Ежи опешил и потому ответил честно.
– Нет.
Ему в самом деле не понравились ее волосы. Не только ее, а вообще у всех девчонок. И не волосы даже, а прическа. Они их все отращивают и в косы заплетают, что тут красивого? Не то что у Найды, у нее прическа короткая, шапочкой, приятно смотреть. Если бы Салана спросила, красивое ли у нее лицо или глаза, он бы сказал, что да. Она действительно красивая девчонка, яркая, из таких, что сразу на себя внимание обращают. Не нужно было, наверное, про волосы так отвечать.
Салана высоко подняла густые брови, не ослышалась ли, потом усмехнулась и отошла в сторону. Сзади послышались смешки. Еджик оглянулся, там стояли ребята из их класса. Он сделал вид, что ничего особенного не произошло, отвернулся и стал смотреть на поле. Если сморозил какую-то глупость, лучше всего сделать строгое лицо и подождать. Через несколько минут Еджик оглянулся, ребята ушли, да и весь школьный двор сильно поредел. Зато поле покрылось темными фигурками, ребята шли домой.
– Ты знаешь короткую дорогу домой?
Он оглянулся – Шинентак.
– Откуда?
– Хочешь, покажу?
– Пошли.
Они зашагали через поле, но взяли чуть левее тропинки, по которой утром шел Еджик.
– Слушай, ты не обидишься, если спрошу, за что тебе так попало? – наконец осмелился спросить Еджик.
– Нет, – покачала головой девочка. – Все и так знают. Потому что Кашан мне не родной отец.
– Ну и что, что не родной. Если не свой ребенок, так что его, бить? Он, наверное, просто злой человек, весь мир ненавидит.
– Нет. Свою дочь Тану он очень любит, а меня нет, потому что не родная. Остальные люди ему безразличны. Он ненавидит только меня…
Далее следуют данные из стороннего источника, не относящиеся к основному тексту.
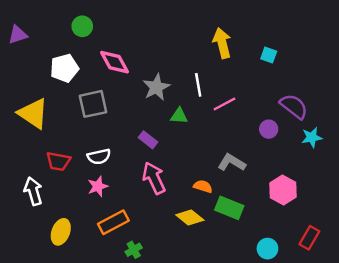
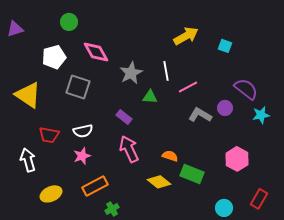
yellow arrow: (222, 43) -> (186, 36), turned 75
gray square: (93, 104) -> (78, 87), turned 30
gray L-shape: (232, 163) -> (200, 115), moved
yellow ellipse: (61, 232) -> (51, 194), turned 45

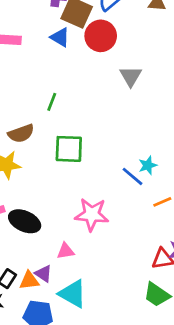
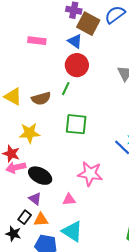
red circle: (101, 36) -> (77, 65), moved
brown semicircle: (21, 133) -> (41, 98), moved
purple triangle: (43, 274) -> (35, 199), moved

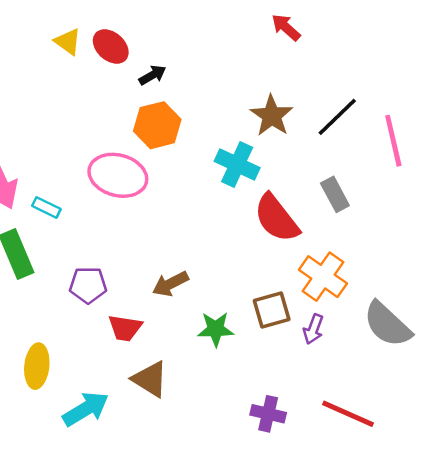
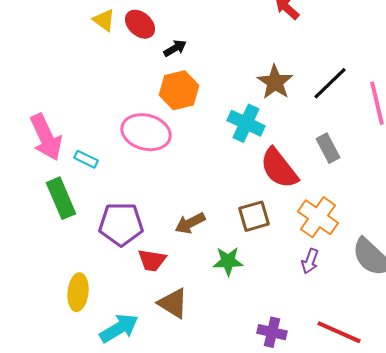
purple pentagon: (88, 285) -> (121, 224), size x1.4
brown square: (272, 310) -> (254, 216), moved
– Ему что, еды тебе жалко?
– Нет.
Еджик не стал дальше расспрашивать, почему Кашан из всех людей ненавидит именно Шинентак, понял, что она говорить не хочет.
– Ясно.
– А вы надолго к нам приехали?
– До конца учебного года точно.
– А тебе, правда, не понравились волосы Саланы?
– Правда.
– Почему, она же такая красивая, а волосы особенно! Она ими так гордится.
– У нас в городе косичек не носят.
– И тебе совсем наши прически не нравятся?
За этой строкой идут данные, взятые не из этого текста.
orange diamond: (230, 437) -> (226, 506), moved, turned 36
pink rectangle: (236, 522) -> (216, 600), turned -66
– Нет, конечно. Ходите, как дурочки с косичками.
– А что у вас девочки носят?
– Коротко стригутся.
– Коротко!? – Шинентак остановилась, осторожно взяла волосы в кулак и скосила глаза, словно проверяя, как будет смотреться, если обрезать. – Как мальчики?
– Ну да. И не такая уж Салана и красавица, есть красивее нее.
– Кто?
– Да уж есть. Ты, между прочим, ничем ее не хуже.
Шинентак удивленно взглянула на него, но Еджик не врал. Шинентак действительно симпатичная и почти не хуже Саланы. Просто она тихая и редко улыбается, вот ее красоту и не видно. Ей бы постричь волосы, надеть голубое платье вместо этого темного, улыбнуться, и была бы красавица. Не такая, как Найда, но второй такой, как Найда, вообще в целом мире нет…
Уже на самом конце поля они нырнули в овраг. Неширокий и неглубокий вначале, он вдруг резко расширился, ушел вниз и стал словно тоннель. Земляные стены были покрыты трещинами, повсюду торчали корни кустов и трав. Еджик поежился, не обвалилась бы земля, останутся тут навсегда. Но девчонка смело шагала вперед, а значит, и ему нельзя было показывать страх.
Они шли минут десять; неожиданно тропинка резко пошла вверх, и вскоре они вышли на поверхность. Еджик оглянулся, рядом стояли какие-то дома.
– Вот это мой, – показала Шинентак, – только сзади. Через два дома твой.
– Спасибо, – поблагодарил Еджик.
– Пожалуйста.
Вечером, когда пришел отец, Еджик спросил его:
– Папа, ты знаешь Кашана?
– Знаю, – нахмурился отец.
– Он добрый человек или злой?
Отец присел на табурет.
– А почему ты спрашиваешь? Он тебя обидел?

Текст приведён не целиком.